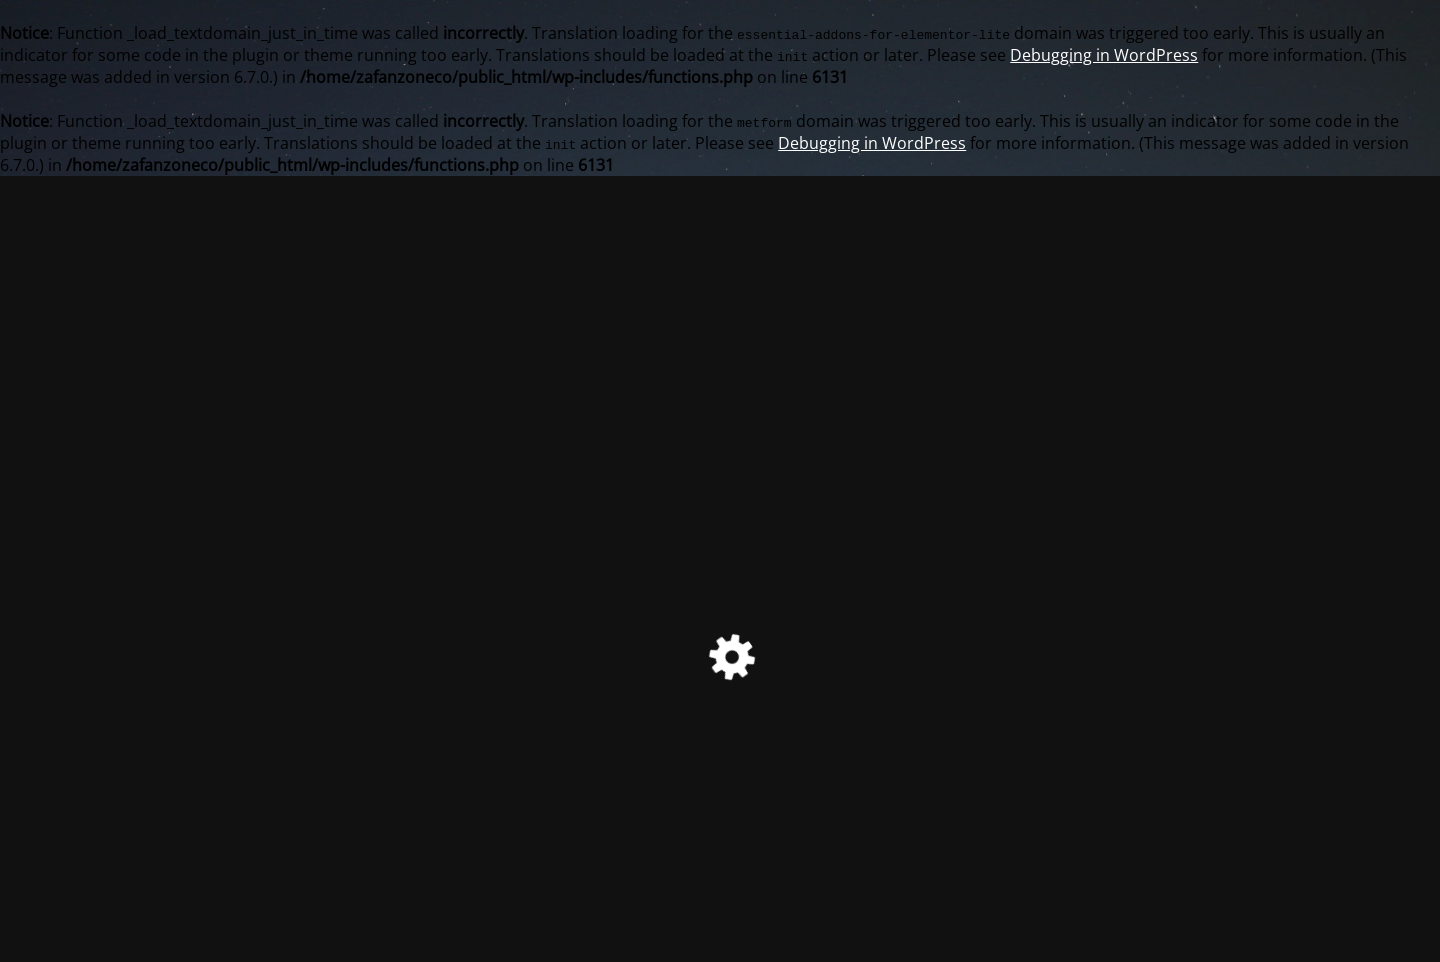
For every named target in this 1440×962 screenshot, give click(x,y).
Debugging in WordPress (1104, 55)
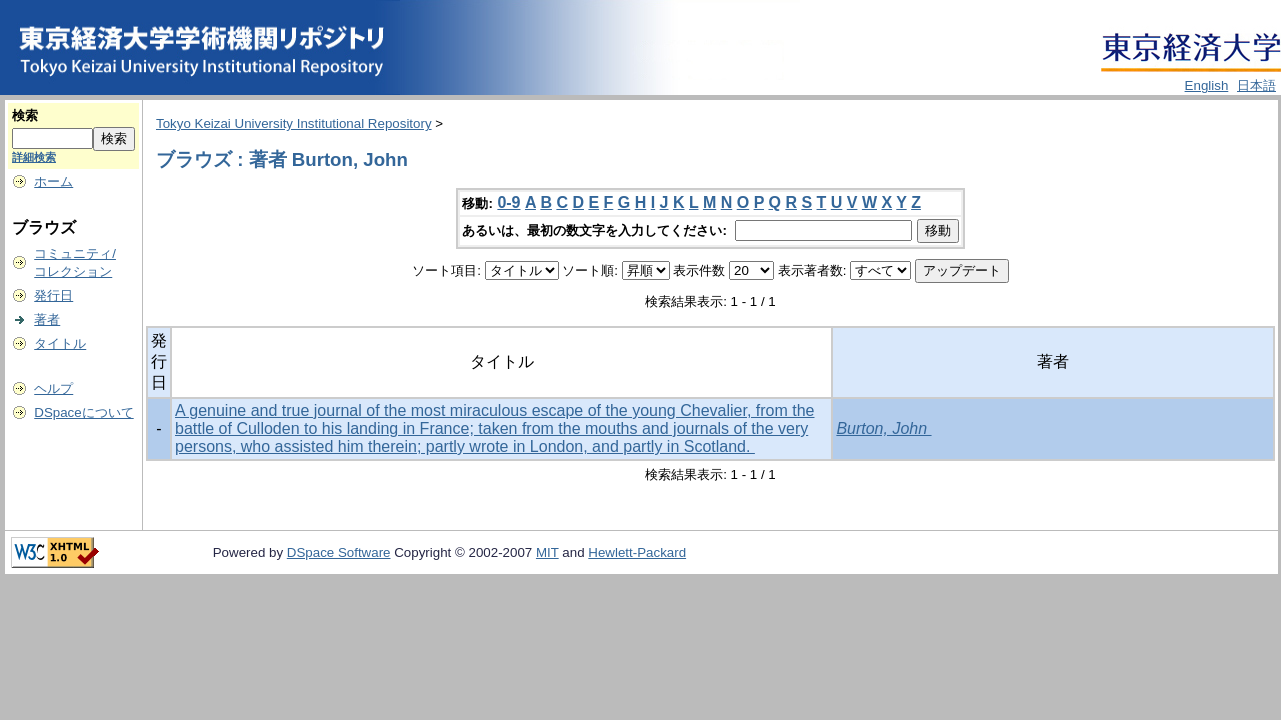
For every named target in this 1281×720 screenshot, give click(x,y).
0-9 (508, 202)
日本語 (1256, 85)
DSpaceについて (83, 412)
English (1207, 85)
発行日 (53, 295)
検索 (25, 115)
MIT (547, 552)
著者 (47, 319)
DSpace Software (339, 552)
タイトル (60, 343)
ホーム (53, 181)
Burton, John (883, 428)
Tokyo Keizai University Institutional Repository (294, 123)
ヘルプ (53, 388)
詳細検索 (34, 157)
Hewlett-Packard (637, 552)
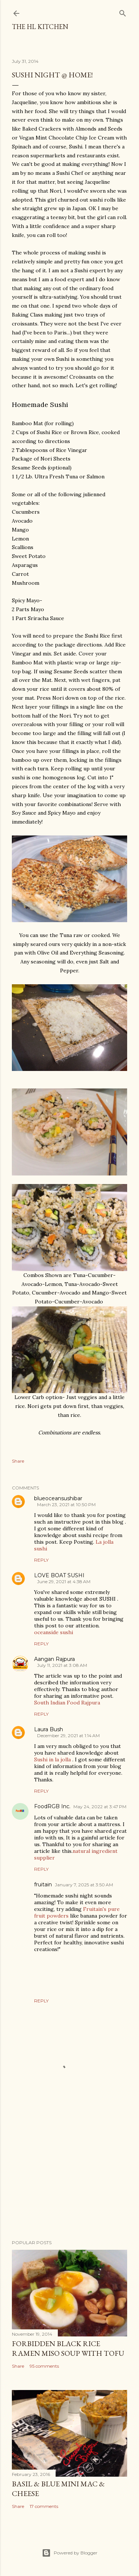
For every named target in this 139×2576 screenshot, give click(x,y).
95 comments (44, 2366)
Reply (41, 1560)
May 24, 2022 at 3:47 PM (99, 1806)
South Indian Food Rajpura (67, 1702)
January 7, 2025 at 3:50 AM (84, 1884)
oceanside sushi (53, 1632)
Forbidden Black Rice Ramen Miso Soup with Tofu (68, 2348)
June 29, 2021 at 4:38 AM (63, 1581)
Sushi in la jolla (52, 1759)
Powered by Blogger (69, 2552)
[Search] (122, 11)
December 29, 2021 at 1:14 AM (68, 1735)
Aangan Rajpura (54, 1659)
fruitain (43, 1884)
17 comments (44, 2506)
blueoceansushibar (58, 1498)
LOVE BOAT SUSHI (59, 1575)
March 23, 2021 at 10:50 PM (66, 1504)
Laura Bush (48, 1729)
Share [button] (18, 1461)
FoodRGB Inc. (52, 1806)
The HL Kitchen (40, 26)
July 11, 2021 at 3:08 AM (62, 1665)
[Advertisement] (69, 2174)
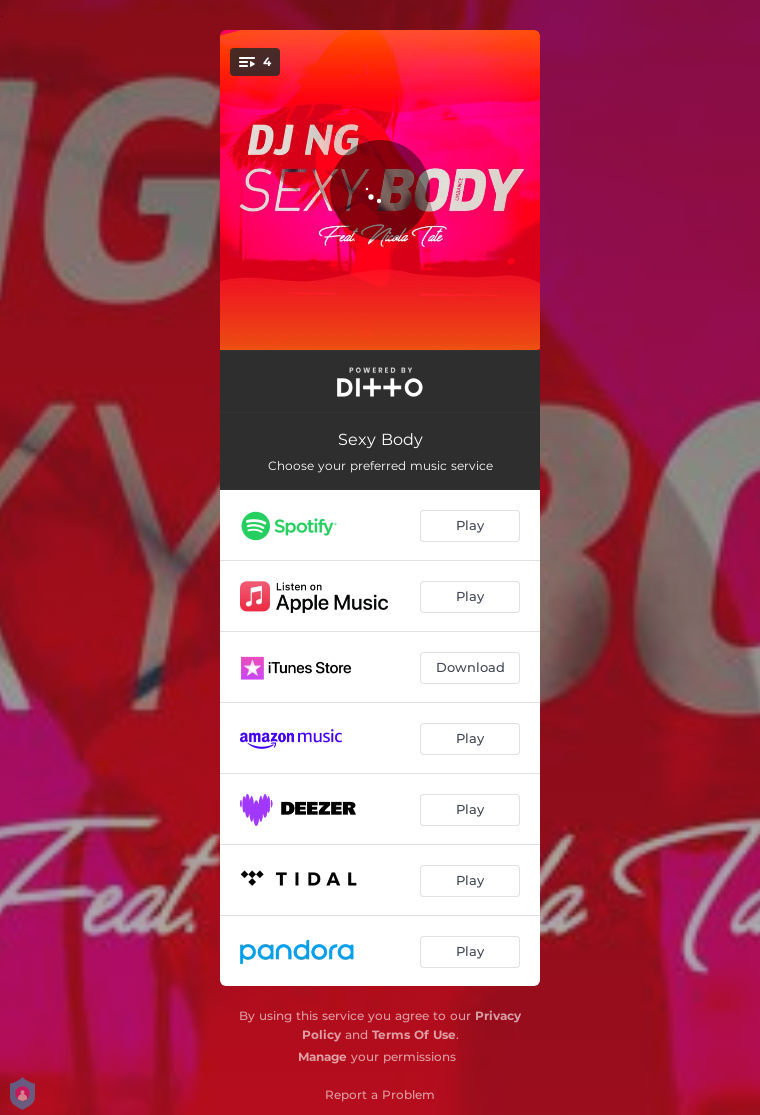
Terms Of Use (414, 1034)
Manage (322, 1056)
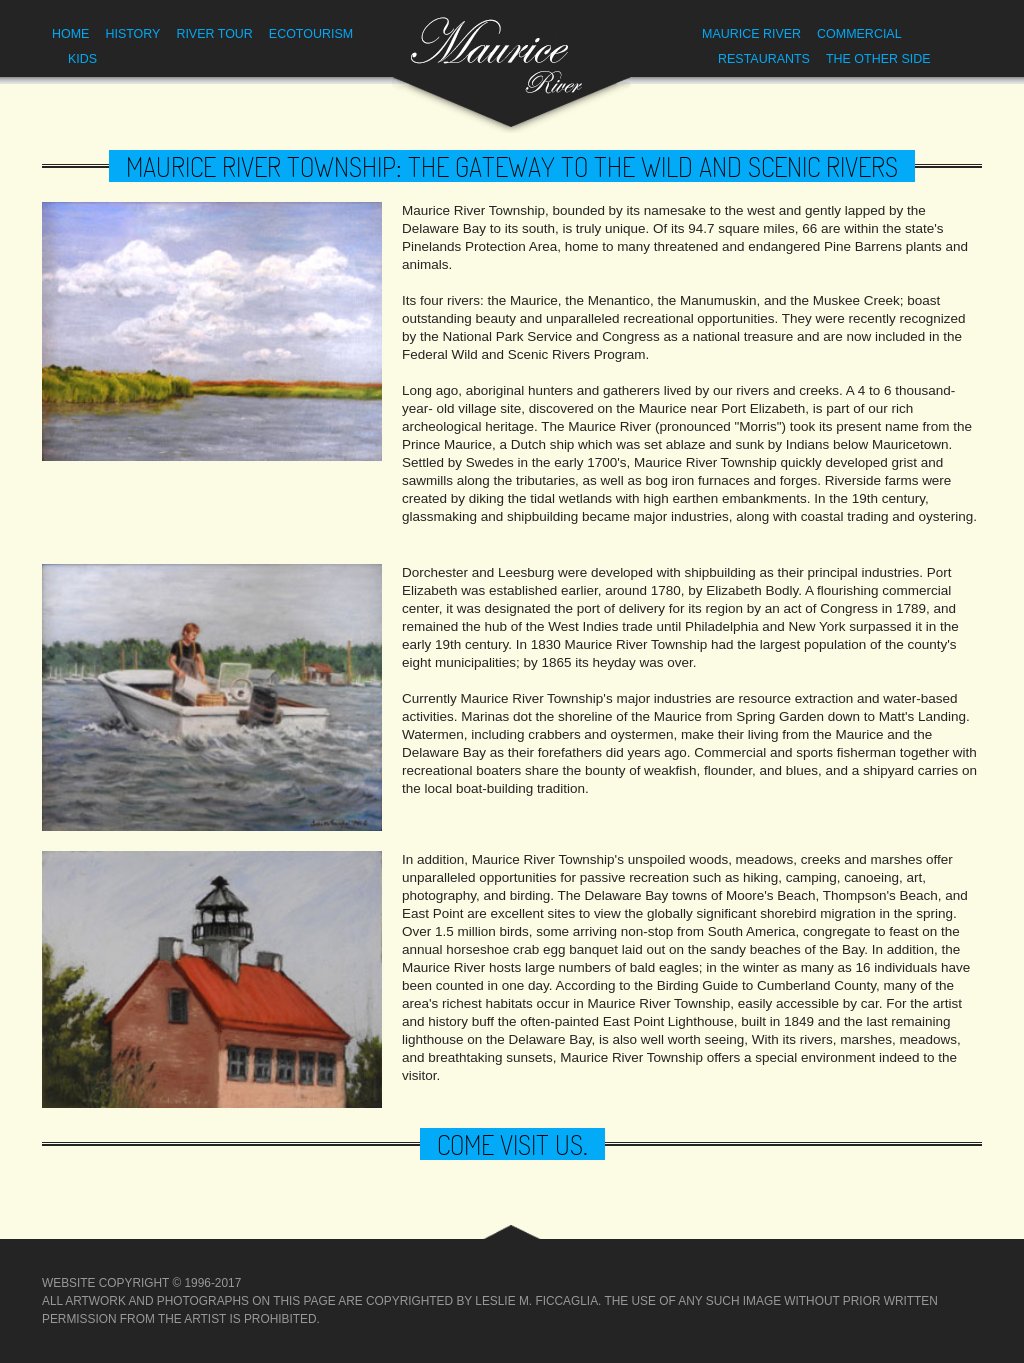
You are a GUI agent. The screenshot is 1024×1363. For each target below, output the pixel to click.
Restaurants (764, 59)
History (132, 34)
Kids (82, 59)
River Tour (214, 34)
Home (70, 34)
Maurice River (751, 34)
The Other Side (878, 59)
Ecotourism (311, 34)
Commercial (859, 34)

--------------------------------

> EXERCISE DESCRIPTION
Report all lines in the listing above that contain the word "give".

> ANSWER SECTION
For every named target in this 1440×962 screenshot, give click(x,y).
For every named target in this 1281×720 screenshot, give click(x,y).
For every named target in this 139×2576 screenshot, give click(x,y).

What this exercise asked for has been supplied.